ASSIGNMENT>
Your result should be every line of the records below that contains the word "Kasım".

··· GIVEN INFORMATION

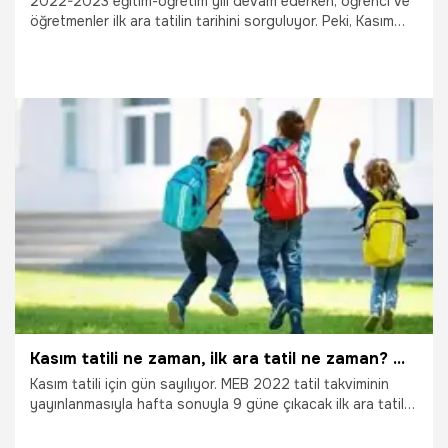
2022-2023 eğitim-öğretim yılı devam ederken, öğrenci ve
öğretmenler ilk ara tatilin tarihini sorguluyor. Peki, Kasım
tatili ne zaman, ayın kaçında? Kasım ara tatiline kaç gün
kaldı, ilk ara tatil kaç gün?
17.10.2022
Eğitim
Kasım tatili ne zaman, ilk ara tatil ne zaman? MEB 2022 Kasım tatili!
Kasım tatili için gün sayılıyor. MEB 2022 tatil takviminin
yayınlanmasıyla hafta sonuyla 9 güne çıkacak ilk ara tatil
tarihi sorgulanıyor. Ara tatil birinci dönemde 1 hafta ikinci
dönemde 1 hafta olmak üzere devreye alındı. Peki, Kasım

······

RESPONSE TO THE TASK>
öğretmenler ilk ara tatilin tarihini sorguluyor. Peki, Kasım
tatili ne zaman, ayın kaçında? Kasım ara tatiline kaç gün
Kasım tatili ne zaman, ilk ara tatil ne zaman? MEB 2022 Kasım tatili!
Kasım tatili için gün sayılıyor. MEB 2022 tatil takviminin
dönemde 1 hafta olmak üzere devreye alındı. Peki, Kasım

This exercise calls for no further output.